The much-anticipated decision to elevate Whaley from his position as assistant GM was announced Thursday, three days after Buddy Nix stepped down as GM.
The 40-year-old Whaley has spent the past three years being groomed for the job. After working in various scouting capacities with the Bills, Whaley's influence grew this offseason. He had input in hiring coach Doug Marrone in January, and in the team's decision to select Florida State quarterback EJ Manuel in the first round of the draft last month.
In becoming the Bills' 12th GM and fifth in 12 years, Whaley's challenge now becomes turning around a franchise that has not finished with a winning record since 2004, and has not made the playoffs in 13 years -- the NFL's longest active drought.
"We're not going to run from (the past), but what we're going to do is look forward," Whaley said. "We are very proud of what we've got as a team, as a coaching staff and as an organization. And we're just looking to go onward and upward."
And he wasn't afraid of using the word "championship."
"Our main goal is to give the fans of the Buffalo Bills a team that consistently competes for championships," Whaley said.
Though it was unclear when Nix would step down, the Bills began laying the groundwork for the transition in February by signing Whaley to a long-term contract extension.
"Doug has every quality you look for in a leader," team president Russ Brandon said. "We're committed to one common goal and that is one focus, a laser focus, and that is winning. Period. Nothing else matters to either one of us. Winning is what it's all about."
Among Whaley's first priorities will be negotiating to sign star safety Jairus Byrd. Though the Bills secured Byrd's rights by placing a franchise tag on him this offseason, the player has yet to sign his contract.

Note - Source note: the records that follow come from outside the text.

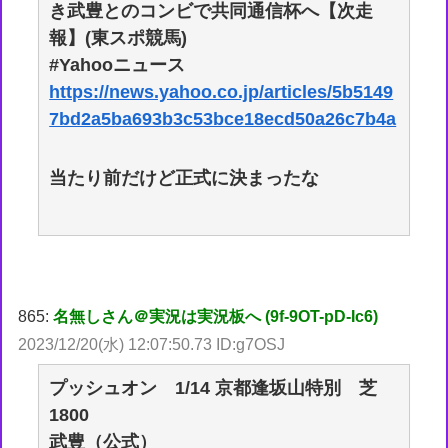
き武豊とのコンビで共同通信杯へ【次走
報】(東スポ競馬)
#Yahooニュース
https://news.yahoo.co.jp/articles/5b5149
7bd2a5ba693b3c53bce18ecd50a26c7b4a
当たり前だけど正式に決まったな
865:
名無しさん＠実況は実況板へ (9f-9OT-pD-Ic6)
2023/12/20(水) 12:07:50.73 ID:g7OSJ
プッシュオン 1/14 京都逢坂山特別 芝
1800
武豊（公式）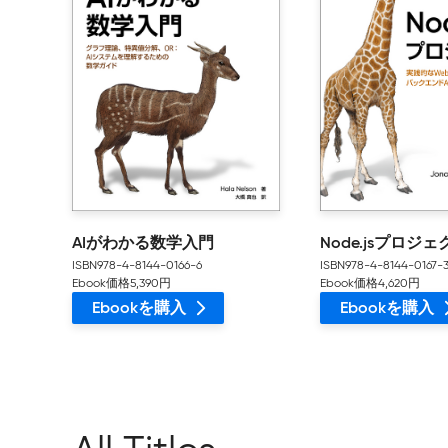
AIがわかる数学入門
Node.jsプロジェ
ISBN978-4-8144-0166-6
ISBN978-4-8144-0167-
Ebook価格5,390円
Ebook価格4,620円
Ebookを購入
Ebookを購入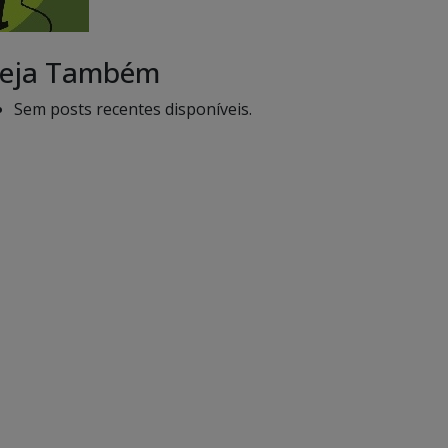
eja Também
Sem posts recentes disponíveis.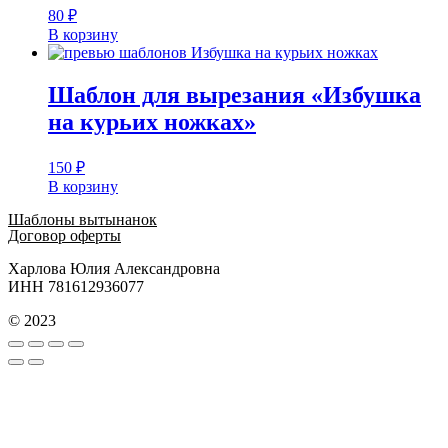
80
₽
В корзину
Шаблон для вырезания «Избушка
на курьих ножках»
150
₽
В корзину
Шаблоны вытынанок
Договор оферты
Харлова Юлия Александровна
ИНН 781612936077
© 2023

Byrd is instead holding out in a bid to secure a long-term deal.
"He's a good player. We want to keep him, and we're going to negotiate with him," Whaley said. "Hopefully, everything will be where we need it to be, when we need it to be."
He's also preparing to open talks in a bid to re-sign center Eric Wood, who is entering the final year of his contract.

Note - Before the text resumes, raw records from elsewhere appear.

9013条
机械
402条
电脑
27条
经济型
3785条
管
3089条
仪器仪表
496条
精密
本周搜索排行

Whaley, who is black, snaps an NFL trend this offseason during which no minorities were hired to fill eight coaching and seven general manager vacancies. He becomes the Bills first black GM and the league's sixth.
From Pittsburgh, he spent 12 seasons working in various capacities as a scout with the Steelers.

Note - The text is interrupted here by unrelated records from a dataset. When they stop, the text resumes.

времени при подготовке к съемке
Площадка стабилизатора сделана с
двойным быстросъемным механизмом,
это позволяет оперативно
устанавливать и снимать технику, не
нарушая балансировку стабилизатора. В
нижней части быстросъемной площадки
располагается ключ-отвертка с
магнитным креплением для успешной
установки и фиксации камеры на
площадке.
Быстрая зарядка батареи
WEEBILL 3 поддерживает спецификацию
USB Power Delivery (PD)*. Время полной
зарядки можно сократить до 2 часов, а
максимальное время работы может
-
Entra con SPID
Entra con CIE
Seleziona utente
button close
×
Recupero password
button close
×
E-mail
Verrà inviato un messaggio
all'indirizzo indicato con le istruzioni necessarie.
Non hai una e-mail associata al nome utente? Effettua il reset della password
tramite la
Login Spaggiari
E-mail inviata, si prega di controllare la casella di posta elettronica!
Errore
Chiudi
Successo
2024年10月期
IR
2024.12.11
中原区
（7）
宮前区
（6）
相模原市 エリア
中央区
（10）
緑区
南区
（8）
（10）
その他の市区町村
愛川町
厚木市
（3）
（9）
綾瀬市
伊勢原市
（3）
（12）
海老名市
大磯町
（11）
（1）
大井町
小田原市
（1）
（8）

Whaley played both linebacker and safety at Pitt and broke into the NFL in 1995 as a Steelers pro personnel assistant. He then spent three years as a scout with the Seattle Seahawks, before returning to Pittsburgh.
He's leaning heavily on his experiences with the Steelers, one of the NFL's most stable and competitive franchises.
"My formative years in this business were being part of the Steelers, and the one thing that the Steeler organization is all about is championships," Whaley said. "They don't accept losing. They set the standard of winning and competing for championships. And I think if we instill that here, we'll be in the right direction."
Whaley's promotion comes at a time when the Bills are essentially starting from scratch in rebuilding what Brandon described as having a "tarnished" reputation.
Brandon began the transition immediately after the season ended, when he was elevated by team owner Ralph Wilson to his new position and awarded full control of the entire organization. Brandon's first moves were firing Chan Gailey and then hiring Doug Marrone less than a week later.
The next step in the transformation becomes Whaley.
"It's all about what we do moving forward. And with Doug at the helm as our general manager and coach Marrone, we feel very good about our future," Brandon said. "I can stand up here and talk about it all day, but it comes down to results and proving it."
Whaley will be responsible for the roster and also formulating the Bills' draft strategy. Jim Overdorf, senior vice president of football administration, will continue in his role as the team's chief negotiator and salary-cap manager, who answers directly to Brandon.
The Bills are a very young team. They have only nine players on the roster who have been with the team since before the 2010 season.